## Material provided:
* * *

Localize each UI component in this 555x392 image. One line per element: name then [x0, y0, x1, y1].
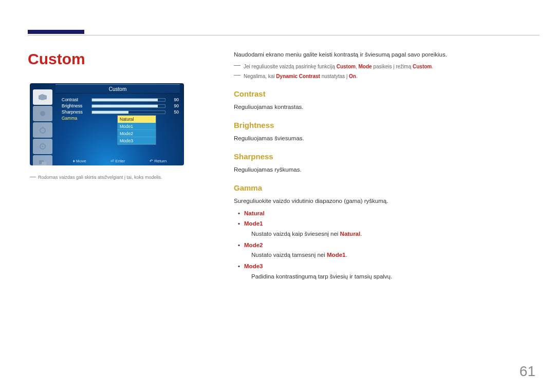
osd-label: Sharpness [62, 109, 91, 115]
osd-slider-fill [92, 105, 158, 107]
osd-slider [91, 104, 165, 108]
section-head-gamma: Gamma [234, 182, 534, 194]
bullet-dot-icon: • [238, 219, 240, 229]
gamma-bullet-mode2-desc: Nustato vaizdą tamsesnį nei Mode1. [238, 251, 534, 260]
svg-rect-6 [42, 162, 46, 165]
osd-gamma-dropdown: Natural Mode1 Mode2 Mode3 [117, 115, 156, 145]
osd-slider-fill [92, 111, 128, 114]
osd-hint-enter: ⏎ Enter [110, 159, 125, 163]
bullet-dot-icon: • [238, 262, 240, 271]
osd-label: Gamma [62, 116, 91, 121]
osd-tab-setup-icon [33, 139, 52, 154]
osd-value: 90 [169, 103, 179, 108]
osd-option: Natural [118, 116, 156, 123]
osd-row-sharpness: Sharpness 50 [62, 109, 179, 115]
osd-row-brightness: Brightness 90 [62, 103, 179, 109]
dash-icon: ― [234, 72, 240, 81]
gamma-bullet-mode1-desc: Nustato vaizdą kaip šviesesnį nei Natura… [238, 230, 534, 239]
osd-value: 50 [169, 109, 179, 115]
section-body-contrast: Reguliuojamas kontrastas. [234, 103, 534, 112]
osd-tab-timer-icon [33, 122, 52, 138]
bullet-dot-icon: • [238, 241, 240, 250]
svg-point-4 [42, 146, 44, 147]
dash-icon: ― [234, 63, 240, 71]
svg-point-0 [40, 111, 45, 116]
gamma-bullet-list: • Natural • Mode1 Nustato vaizdą kaip šv… [234, 209, 534, 282]
bullet-dot-icon: • [238, 209, 240, 218]
osd-slider [91, 110, 165, 114]
left-note: ― Rodomas vaizdas gali skirtis atsižvelg… [30, 175, 162, 180]
gamma-bullet-mode2: • Mode2 [238, 241, 534, 250]
section-head-brightness: Brightness [234, 119, 534, 131]
osd-sidebar [33, 89, 52, 165]
header-accent-bar [28, 30, 84, 34]
osd-tab-sound-icon [33, 106, 52, 121]
osd-option: Mode3 [118, 137, 156, 144]
osd-hint-return: ↶ Return [150, 159, 166, 163]
osd-option: Mode2 [118, 130, 156, 137]
osd-tab-picture-icon [33, 89, 52, 105]
osd-footer: ♦ Move ⏎ Enter ↶ Return [61, 159, 179, 163]
osd-hint-move: ♦ Move [73, 159, 86, 163]
gamma-bullet-mode3: • Mode3 [238, 262, 534, 271]
svg-point-1 [40, 128, 45, 133]
note-line-1: ― Jei reguliuosite vaizdą pasirinkę funk… [234, 63, 534, 71]
left-note-text: Rodomas vaizdas gali skirtis atsižvelgia… [38, 175, 162, 180]
osd-tab-multi-icon [33, 155, 52, 165]
section-head-contrast: Contrast [234, 88, 534, 100]
osd-value: 90 [169, 97, 179, 102]
note-text: Negalima, kai Dynamic Contrast nustatyta… [244, 72, 358, 81]
dash-icon: ― [30, 175, 36, 180]
section-body-sharpness: Reguliuojamas ryškumas. [234, 165, 534, 175]
page-title: Custom [28, 50, 85, 68]
gamma-bullet-mode1: • Mode1 [238, 219, 534, 229]
section-body-brightness: Reguliuojamas šviesumas. [234, 134, 534, 143]
osd-label: Brightness [62, 103, 91, 108]
content-column: Naudodami ekrano meniu galite keisti kon… [234, 50, 534, 284]
osd-row-contrast: Contrast 90 [62, 97, 179, 103]
osd-panel-title: Custom [55, 84, 180, 94]
note-line-2: ― Negalima, kai Dynamic Contrast nustaty… [234, 72, 534, 81]
osd-option: Mode1 [118, 123, 156, 130]
svg-rect-2 [42, 127, 43, 128]
page-number: 61 [520, 363, 535, 380]
osd-screenshot: Custom Contrast 90 Brightness 90 Sharpne… [30, 83, 184, 165]
gamma-bullet-natural: • Natural [238, 209, 534, 218]
header-divider [28, 35, 540, 35]
intro-text: Naudodami ekrano meniu galite keisti kon… [234, 50, 534, 60]
section-body-gamma: Sureguliuokite vaizdo vidutinio diapazon… [234, 197, 534, 206]
osd-slider-fill [92, 99, 158, 101]
osd-label: Contrast [62, 97, 91, 102]
note-text: Jei reguliuosite vaizdą pasirinkę funkci… [244, 63, 433, 71]
osd-slider [91, 98, 165, 102]
gamma-bullet-mode3-desc: Padidina kontrastingumą tarp šviesių ir … [238, 272, 534, 282]
section-head-sharpness: Sharpness [234, 151, 534, 162]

* * *

## What to work on:
Pick out the lines above that hold the string "point" and show them.

## Result of the exercise:
svg-point-4 [42, 146, 44, 147]
svg-point-0 [40, 111, 45, 116]
svg-point-1 [40, 128, 45, 133]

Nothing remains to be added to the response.